Back in the Age of Aquarius, some guys from Brooklyn had a crazy idea to sell natural juice to health food stores in New York City. They called their endeavor Unadulterated Food Products, Inc. and over the next fifteen years they built their company up to a beverage behemoth flanking the big soda companies engaged in a cola war to beat them both with a natural brewed iced tea introduced in 1987.


You might not know them by that (let’s admit) clunky name but you do know them by the much catchier brand that they once gave to a failed flavor and then adopted for the entire company: Snapple.


Here we present some historical and crazy facts about Snapple.



  • Snapple was founded by Leonard Marsh, Hyman Golden, and Arnold Greenberg in 1972

  • Apparently, there was a fourth investor who got out amid some controversy right before the company took off

  • The company was originally called Unadulterated Food Products

  • The drink company was only a part-time venture for the trio

  • None of the founders had any experience in the juice-making business before starting their company

  • Leonard Marsh once said that he knew "as much about juice as about making an atom bomb"

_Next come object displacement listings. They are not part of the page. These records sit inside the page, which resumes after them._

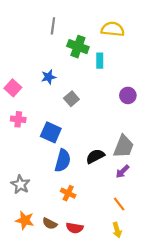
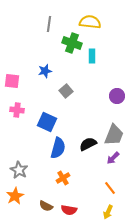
yellow semicircle: (113, 29) -> (90, 22), moved
pink square: (13, 88) -> (12, 81), turned -35
purple circle: (128, 95) -> (117, 96), moved
orange cross: (68, 193) -> (63, 178), turned 32
orange star: (25, 220) -> (15, 196), moved, turned 30
yellow arrow: (117, 230) -> (108, 212), turned 40

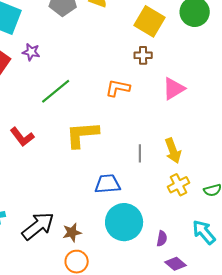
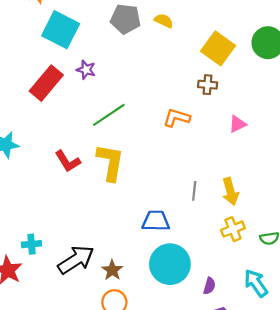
pink triangle: (174, 89) -> (237, 124), size x0.7
yellow L-shape: (82, 135) -> (110, 162), moved, turned 99
brown star: (72, 232) -> (112, 270), turned -30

  • Marsh and Golden had a window washing company, they were also brothers-in-law

  • Greenberg owned a health food store in the East Village in Manhattan

  • They created the company to sell beverages to health food stores in New York City

  • The name Snapple was adopted later from a failed product flavor

  • Snapple is an mashup of the words “snappy” and “apple”

  • The name “Snapple” was already owned by a small company in Texas

  • The founders bought the name for $500

  • The company had come out with a new drink called “Snapple” which was a carbonated apple flavor

  • Snapple’s apple soda drink caused the tops to pop off because of fermentation in the bottles

  • They began to understand why their “Snapple” juice was so popular, it was unintendedly becoming alcoholic

  • Golden said in an interview, “We’d made Champagne.”

  • In the 1980s the company saw an explosion of growth and sales more than doubled every year

  • A major driver of Snapple’s growth was the introduction of its brewed ice teas

  • In 1987, Snapple introduced its Lemon Iced Tea

  • Founder Arnold Greenberg told the New York Times, "We came up with the first real brewed tea that was cooked”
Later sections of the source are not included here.